The victim’s father-in-law, Saleem, explained that the feudal lord had accused his daughter-in-law of having an extramarital relationship with his neighbour.
Punjab Chief Minister Usman Buzdar has taken notice of the incident of violence against women and sought a report over the incident from the regional police officer.
Later, police arrested at least two suspects, including Aqib (alias Kali), the feudal landlord.
Violence against women
Pakistan is the sixth most dangerous country in the world for women, with cases of sexual crimes and domestic violence recording a rapid rise.
According to statistics collected by White Ribbon Pakistan, an NGO working for women’s rights, 4,734 women faced sexual violence between 2004 and 2016. Over 15,000 cases of honour crimes were registered. There were more than 1,800 cases of domestic violence and over 5,500 kidnappings of women during this period.
According to media reports, more than 51,241 cases of violence against women were reported between January 2011 and June 2017. Conviction rates, meanwhile, remain low, with the accused in just 2.5 per cent of all reported cases ending up being convicted by courts.

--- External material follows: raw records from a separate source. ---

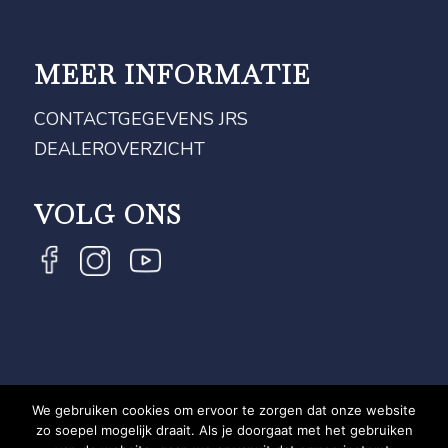
MEER INFORMATIE
CONTACTGEGEVENS JRS
DEALEROVERZICHT
VOLG ONS
We gebruiken cookies om ervoor te zorgen dat onze website
COPYRIGHT JRS - EQUESTRIAN BRAND EXPERT -
zo soepel mogelijk draait. Als je doorgaat met het gebruiken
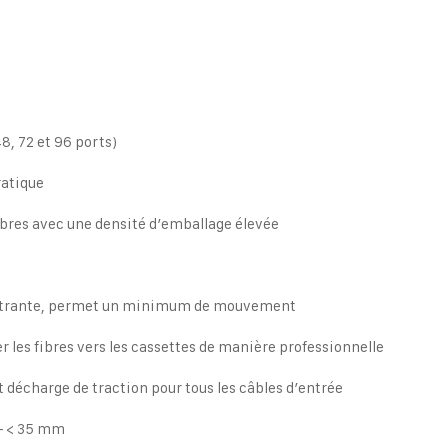
48, 72 et 96 ports)
ratique
fibres avec une densité d’emballage élevée
 entrante, permet un minimum de mouvement
er les fibres vers les cassettes de manière professionnelle
décharge de traction pour tous les câbles d’entrée
 – < 35 mm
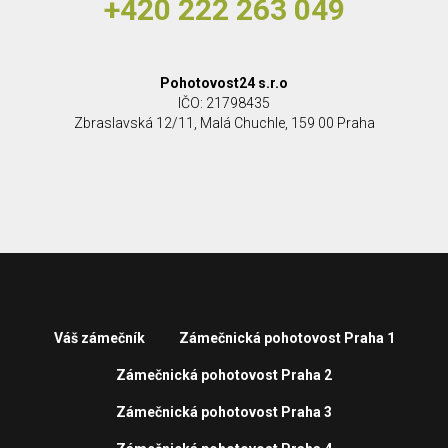
+420 222 263 049
Pohotovost24 s.r.o
IČO: 21798435
Zbraslavská 12/11, Malá Chuchle, 159 00 Praha
Váš zámečník
Zámečnická pohotovost Praha 1
Zámečnická pohotovost Praha 2
Zámečnická pohotovost Praha 3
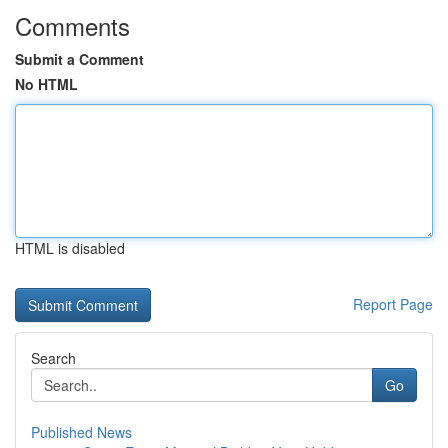
Comments
Submit a Comment
No HTML
HTML is disabled
Report Page
Search
Go
Published News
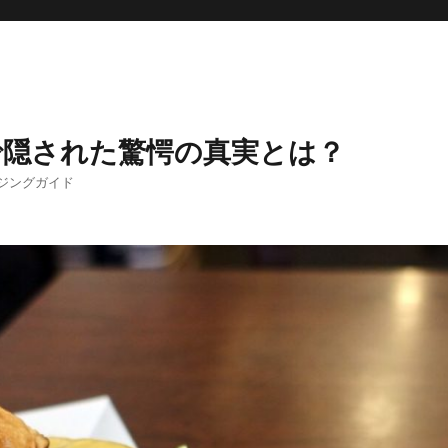
で隠された驚愕の真実とは？
ジングガイド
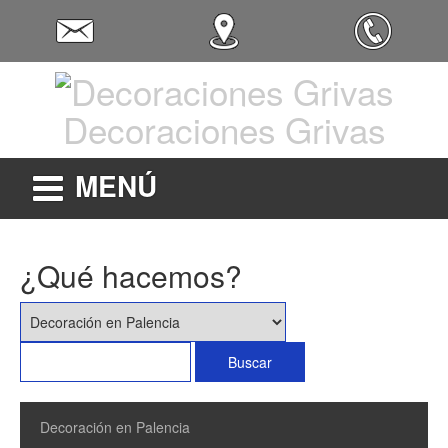
Decoraciones Grivas
MENÚ
¿Qué hacemos?
Decoración en Palencia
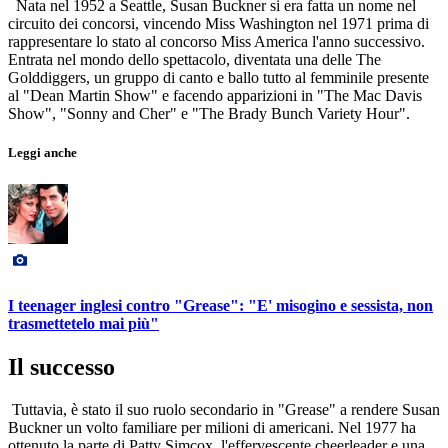
Nata nel 1952 a Seattle, Susan Buckner si era fatta un nome nel
circuito dei concorsi, vincendo Miss Washington nel 1971 prima di
rappresentare lo stato al concorso Miss America l'anno successivo.
Entrata nel mondo dello spettacolo, diventata una delle The
Golddiggers, un gruppo di canto e ballo tutto al femminile presente
al "Dean Martin Show" e facendo apparizioni in "The Mac Davis
Show", "Sonny and Cher" e "The Brady Bunch Variety Hour".
Leggi anche
I teenager inglesi contro "Grease": "E' misogino e sessista, non
trasmettetelo mai più"
Il successo
Tuttavia, è stato il suo ruolo secondario in "Grease" a rendere Susan
Buckner un volto familiare per milioni di americani. Nel 1977 ha
ottenuto la parte di Patty Simcox, l'effervescente cheerleader e una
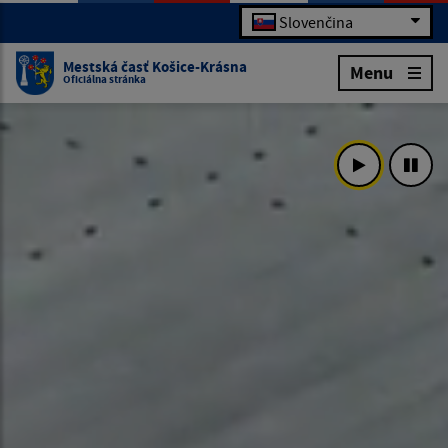
Slovenčina
Mestská časť Košice-Krásna
Menu
Oficiálna stránka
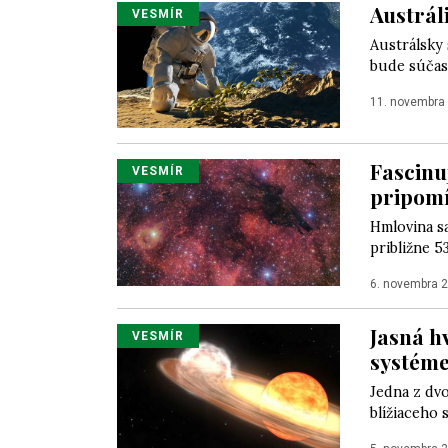
Austrál
VESMÍR
Austrálsky 
bude súčas
11. novembra
Fascinu
VESMÍR
pripomí
Hmlovina s
približne 5
6. novembra 
Jasná h
VESMÍR
systéme
Jedna z dvo
blížiaceho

The chief justice of Pakistan has recently announced that 1,000 courts would be set up to deal with the cases of violence against women.
Pakistani women’s rights activists like Mukhtaran Mai who herself is rape victim earlier told media that it’s a systemic problem.
“Women police stations and other facilities are set up in cities while the majority of the violence cases take place in villages,” Mai said. “In rural areas, feudal landlords call the shots; the administration and police are subservient to these feudal chieftains who view women as commodities. So how can justice be delivered in such cases?”